Secondo le ricostruzioni più recenti, frutto di scoperte archivistiche e di un lungo dibattito storiografico, sino al 1948 i sovietici non intesero costituire nella loro zona di occupazione un altro Stato satellite. Come sottolineato da Naimark, tuttavia, gli amministratori della SBZ non conoscevano altra forma di costruzione istituzionale che quella realizzata nella stessa URSS e la loro azione si configurò inevitabilmente in una forma di sovietizzazione. Le sue tappe furono la riforma agraria del settembre 1945 e la nazionalizzazione della grande industria del luglio 1946. Vennero inoltre create organizzazioni di massa “democratiche”, per orientare in senso progressista la popolazione tedesca, e una nuova polizia politica, controllata e istruita dalla forze di sicurezza sovietiche, che avrebbe costituito l’ossatura della Stasi (Staatsicherheit), creata nel febbraio 1950 102. Dal 1945 al 1948 uno dei compiti più difficili delle autorità sovietiche divenne la ricostruzione dell’immagine del partito comunista presso una popolazione immiserita e pervasa da sentimenti ostili per il comunismo e l’URSS: a causa non solo di tredici anni di propaganda nazionalsocialista, ma anche del comportamento indisciplinato e spesso criminale delle truppe di occupazione 103. Nel settore sovietico il partito comunista (Sozialistische Einheitspartei Deutschlands – SED) diventò presto egemone in seguito al congresso di unificazione con il partito socialdemocratico del 21-22 aprile 1946. La sconfitta elettorale subita dai comunisti alle elezioni municipali di Berlino del 20 ottobre 1946 (appena il 20% dei voti) convinse i sovietici a inasprire il controllo ideologico sulla SBZ. Nel giugno 1947 venne creata la Commissione economica tedesca, che l’anno successivo assunse i tratti di un vero e proprio governo civile, dominato dalla SED, con la partecipazione formalmente paritaria degli ex socialdemocratici guidati da Otto Grotewohl. Nel giugno 1948 Walter Ulbricht impose la trasformazione della SED in un “partito nuovo”, incaricato di assumere il ruolo guida dello Stato tedesco-orientale la cui creazione venne resa necessaria dalla situazione internazionale.

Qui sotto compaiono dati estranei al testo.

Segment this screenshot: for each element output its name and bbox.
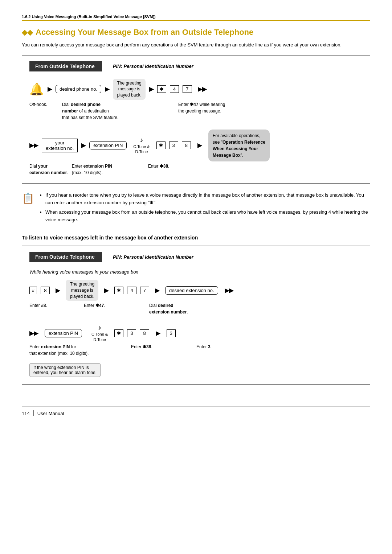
diagram1-flow-row1: 🔔 ▶ desired phone no. ▶ The greetingmess…	[29, 79, 363, 100]
ctone-group2: ♪ C.Tone &D.Tone	[91, 324, 108, 342]
diagram2-italic-sub: While hearing voice messages in your mes…	[29, 269, 363, 275]
ext-pin-box: extension PIN	[89, 141, 127, 149]
ctone-group: ♪ C.Tone &D.Tone	[133, 136, 150, 155]
d2-label1-col3: Dial desiredextension number.	[149, 302, 188, 315]
dbl-arrow1: ▶▶	[198, 86, 207, 93]
greeting-bubble1: The greetingmessage isplayed back.	[113, 79, 146, 100]
diagram1-header-right: PIN: Personal Identification Number	[113, 63, 193, 69]
ctone-label1: C.Tone &D.Tone	[133, 144, 150, 155]
diagram1-labels-row1: Off-hook. Dial desired phonenumber of a …	[29, 101, 363, 121]
label1-col4: Enter ✱47 while hearingthe greeting mess…	[178, 101, 225, 114]
footer: 114 User Manual	[22, 406, 370, 416]
note-icon: 📋	[22, 192, 34, 204]
arrow-d2-1: ▶	[56, 287, 60, 294]
diagram2-header: From Outside Telephone PIN: Personal Ide…	[29, 252, 363, 262]
label1-col1: Off-hook.	[29, 101, 58, 108]
key-8-d2-2: 8	[140, 329, 149, 337]
note-item-2: When accessing your message box from an …	[45, 209, 370, 224]
footer-separator	[33, 410, 34, 416]
d2-label1-col2: Enter ✱47.	[84, 302, 138, 309]
diagram2-labels-row1: Enter #8. Enter ✱47. Dial desiredextensi…	[29, 302, 363, 315]
key-8-d2: 8	[41, 287, 50, 294]
note-box: 📋 If you hear a reorder tone when you tr…	[22, 192, 370, 226]
dbl-arrow-d2-1: ▶▶	[225, 287, 233, 294]
desired-phone-box: desired phone no.	[56, 85, 101, 93]
diagram1-header: From Outside Telephone PIN: Personal Ide…	[29, 61, 363, 71]
arrow2: ▶	[105, 86, 109, 93]
key-7: 7	[183, 85, 192, 93]
key-star-d2-2: ✱	[114, 329, 123, 337]
music-note2: ♪	[98, 324, 101, 332]
key-7-d2: 7	[140, 287, 149, 294]
key-3: 3	[169, 141, 178, 149]
arrow-d2-2: ▶	[104, 287, 109, 294]
key-8: 8	[182, 141, 191, 149]
phone-icon: 🔔	[29, 82, 44, 96]
title-text: Accessing Your Message Box from an Outsi…	[36, 28, 253, 37]
main-title: ◆◆ Accessing Your Message Box from an Ou…	[22, 28, 370, 37]
arrow-d2-3: ▶	[155, 287, 159, 294]
dbl-arrow-start2: ▶▶	[29, 142, 38, 149]
arrow1: ▶	[48, 86, 52, 93]
key-4: 4	[170, 85, 179, 93]
note-item-1: If you hear a reorder tone when you try …	[45, 192, 370, 207]
footer-page: 114	[22, 411, 30, 416]
diagram2-labels-row2: Enter extension PIN forthat extension (m…	[29, 344, 363, 357]
diagram1: From Outside Telephone PIN: Personal Ide…	[22, 55, 370, 184]
label2-col2: Enter extension PIN(max. 10 digits).	[72, 163, 144, 176]
diagram1-labels-row2: Dial yourextension number. Enter extensi…	[29, 163, 363, 176]
key-hash: #	[29, 287, 37, 294]
op-ref-bubble: For available operations,see "Operation …	[208, 130, 270, 161]
diamonds-icon: ◆◆	[22, 28, 33, 37]
d2-label1-col1: Enter #8.	[29, 302, 73, 309]
arrow2-2: ▶	[197, 142, 202, 149]
label1-col2: Dial desired phonenumber of a destinatio…	[62, 101, 135, 121]
label2-col3: Enter ✱38.	[148, 163, 184, 169]
diagram2-flow-row2: ▶▶ extension PIN ♪ C.Tone &D.Tone ✱ 3 8 …	[29, 324, 363, 342]
d2-label2-col1: Enter extension PIN forthat extension (m…	[29, 344, 120, 357]
key-star2: ✱	[156, 141, 166, 149]
music-note1: ♪	[140, 136, 143, 144]
arrow2-1: ▶	[81, 142, 86, 149]
section-heading: 1.6.2 Using Voice Messaging (Built-in Si…	[22, 15, 370, 21]
intro-text: You can remotely access your message box…	[22, 41, 370, 49]
diagram2-flow-row1: # 8 ▶ The greetingmessage isplayed back.…	[29, 280, 363, 301]
diagram1-header-left: From Outside Telephone	[29, 61, 102, 71]
d2-label2-col2: Enter ✱38.	[131, 344, 185, 350]
dbl-arrow-d2-2: ▶▶	[29, 330, 38, 337]
note-text: If you hear a reorder tone when you try …	[40, 192, 370, 226]
key-4-d2: 4	[127, 287, 136, 294]
key-star-d2: ✱	[114, 287, 123, 294]
alarm-note: If the wrong extension PIN isentered, yo…	[29, 363, 101, 377]
ctone-label2: C.Tone &D.Tone	[91, 332, 108, 342]
key-3-d2-2: 3	[127, 329, 136, 337]
diagram2-header-right: PIN: Personal Identification Number	[113, 254, 193, 260]
ext-no-box: yourextension no.	[42, 139, 78, 152]
d2-label2-col3: Enter 3.	[196, 344, 212, 350]
subsection-title: To listen to voice messages left in the …	[22, 235, 370, 241]
diagram2-header-left: From Outside Telephone	[29, 252, 102, 262]
arrow-d2-4: ▶	[156, 330, 160, 337]
diagram2: From Outside Telephone PIN: Personal Ide…	[22, 246, 370, 385]
desired-ext-box: desired extension no.	[165, 286, 218, 295]
greeting-bubble2: The greetingmessage isplayed back.	[66, 280, 98, 301]
key-3-single: 3	[167, 329, 176, 337]
ext-pin-box-d2: extension PIN	[45, 329, 82, 337]
arrow3: ▶	[149, 86, 154, 93]
label2-col1: Dial yourextension number.	[29, 163, 68, 176]
diagram1-flow-row2: ▶▶ yourextension no. ▶ extension PIN ♪ C…	[29, 130, 363, 161]
footer-label: User Manual	[37, 411, 64, 416]
key-star1: ✱	[157, 85, 166, 93]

Nel marzo 1948 la conferenza di Londra stabilì l’unificazione delle zone di occupazione occidentali. Poche settimane dopo, il primo giugno venne annunciato il piano per la creazione di uno Stato tedesco-occidentale separato, con una nuova moneta. Stalin avrebbe preferito una Germania riunificata, neutrale e capace di svolgere una mediazione politica ed economica tra blocco orientale ed Europa occidentale, favorevole agli interessi sovietici. Egli cercò, allora, di costringere gli alleati occidentali a rinunciare ai loro progetti monetari e

politici e a discutere la possibilità di riunificare tutte le zone di occupazione con la minaccia di affamare Berlino, gli accessi alla quale furono bloccati dai sovietici. Grazie agli imponenti rifornimenti aerei organizzati dagli eserciti occidentali, Stalin fallì entrambi gli obiettivi. In aprile la Francia unì la sua area di occupazione al progetto del nuovo Stato tedesco-occidentale, divenuto realtà, nel maggio 1949, con il nome di Repubblica Federale Tedesca (RFT). La formazione simmetrica della Repubblica Democratica Tedesca (RDT), proclamata a Berlino Est dal Congresso del popolo il 7 ottobre 1949, sancì la duratura esistenza di due Germanie. La loro costituzione rappresentò una sconfitta per l’Unione Sovietica e per lo stesso Stalin, che fino alla sua morte non avrebbe abbandonato l’idea di riunificare lo Stato tedesco orientandolo in senso filosovietico.